Report: Unhackable e-passports hacked within minutes
Tests by The Times of London indicate that new passports aimed at curbing forgeries and claimed to be unhackable can be cloned and pass as legitimate documents.
Officials who had been pushing for adoption of the new microchip-equipped passports lauded them as a way to cut down on terrorism. Under the old paper-only system, the documents could easily be forged.
With the new system, a microchip would be embedded into the passport, which in turn would be scanned by customs agents at airports. Forged documents would be identified much easier.
That argument appears set to come crashing down. The Times has found security holes within the chips that allowed them to be altered. When passed through the UN-approved reader software, they came up as legitimate.
Security research Jeroen van Beek was able to create two faked e-passports good enough to pass through the UN system in an hour. He used publicly available code, a £40 ($78 USD) card reader and two £10 ($19.50 USD) RFID chips.
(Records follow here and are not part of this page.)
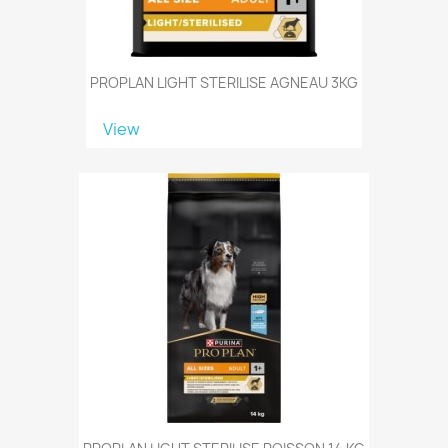
PROPLAN LIGHT STERILISE AGNEAU 3KG
View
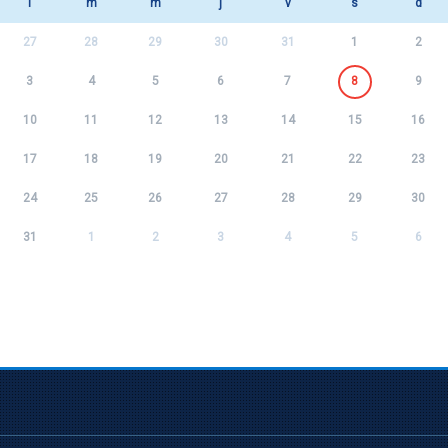
l
m
m
j
v
s
d
27
28
29
30
31
1
2
3
4
5
6
7
8
9
10
11
12
13
14
15
16
17
18
19
20
21
22
23
24
25
26
27
28
29
30
31
1
2
3
4
5
6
Supporters of the e-passport technology counter that even altered chips would be detected due to the use of key-codes. But that may not necessarily be the case: Of the 45 countries now using the technologies, only 10 have signed up for the system, and five have it implemented.
With such low adoption, there would be many points of entry from which terrorists could circumvent the key-code system.
The discovery also leads to identity theft concerns. Travelers will frequently surrender their passports for car rentals and hotels. If a criminal is working at either location, while the passport is in their possession, sensitive data could be read from it, and used to clone another passport.